Collected data entries
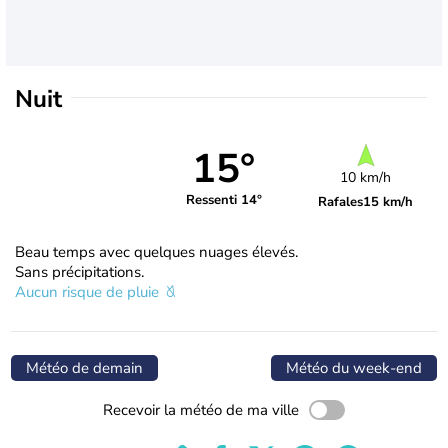
Nuit
15°
10 km/h
Ressenti 14°
Rafales
15 km/h
Beau temps avec quelques nuages élevés.
Sans précipitations.
Aucun risque de pluie
Météo de demain
Météo du week-end
Recevoir la météo de ma ville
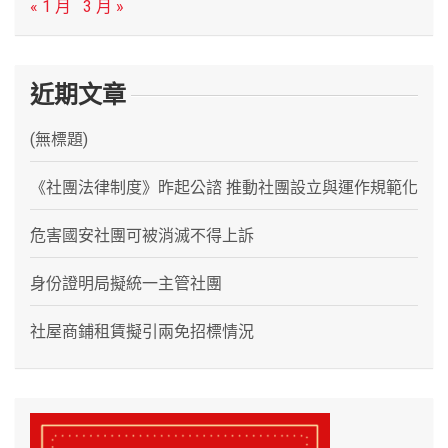
« 1 月
3 月 »
近期文章
(無標題)
《社團法律制度》昨起公諮 推動社團設立與運作規範化
危害國安社團可被消滅不得上訴
身份證明局擬統一主管社團
社屋商鋪租賃擬引兩免招標情況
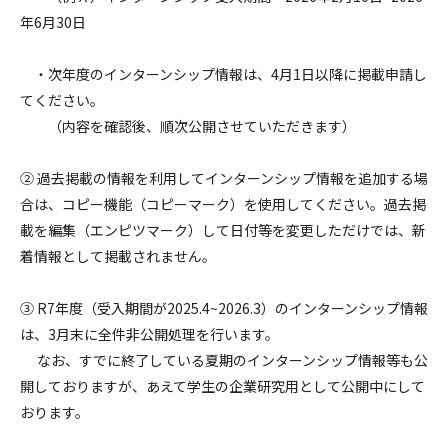
年6月30日
・次年度のインターンシップ情報は、4月1日以降に掲載申請し
てください。
（内容を確認後、順次公開させていただきます）
② 過去掲載の情報を利用してインターンシップ情報を追加する場
合は、コピー機能（コピーマーク）を使用してください。過去掲
載を編集（エンピツマーク）して日付等を変更しただけでは、新
着情報として掲載されません。
③ R7年度（受入期間が2025.4~2026.3）のインターンシップ情報
は、3月末に全件非公開処理を行います。
なお、すでに終了している夏期のインターンシップ情報等も公
開しておりますが、あえて学生の企業研究用として公開中にして
おります。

Exercise.
What you write must match, line for line, the records from the line containing "Météo du week-end" through the last line, with every picture left out.

Output for this exercise.
Météo du week-end
Recevoir la météo de ma ville
« 1 月
3 月 »
近期文章
(無標題)
《社團法律制度》昨起公諮 推動社團設立與運作規範化
危害國安社團可被消滅不得上訴
身份證明局擬統一主管社團
社屋商鋪租賃擬引兩免招標情況
年6月30日
・次年度のインターンシップ情報は、4月1日以降に掲載申請し
てください。
（内容を確認後、順次公開させていただきます）
② 過去掲載の情報を利用してインターンシップ情報を追加する場
合は、コピー機能（コピーマーク）を使用してください。過去掲
載を編集（エンピツマーク）して日付等を変更しただけでは、新
着情報として掲載されません。
③ R7年度（受入期間が2025.4~2026.3）のインターンシップ情報
は、3月末に全件非公開処理を行います。
なお、すでに終了している夏期のインターンシップ情報等も公
開しておりますが、あえて学生の企業研究用として公開中にして
おります。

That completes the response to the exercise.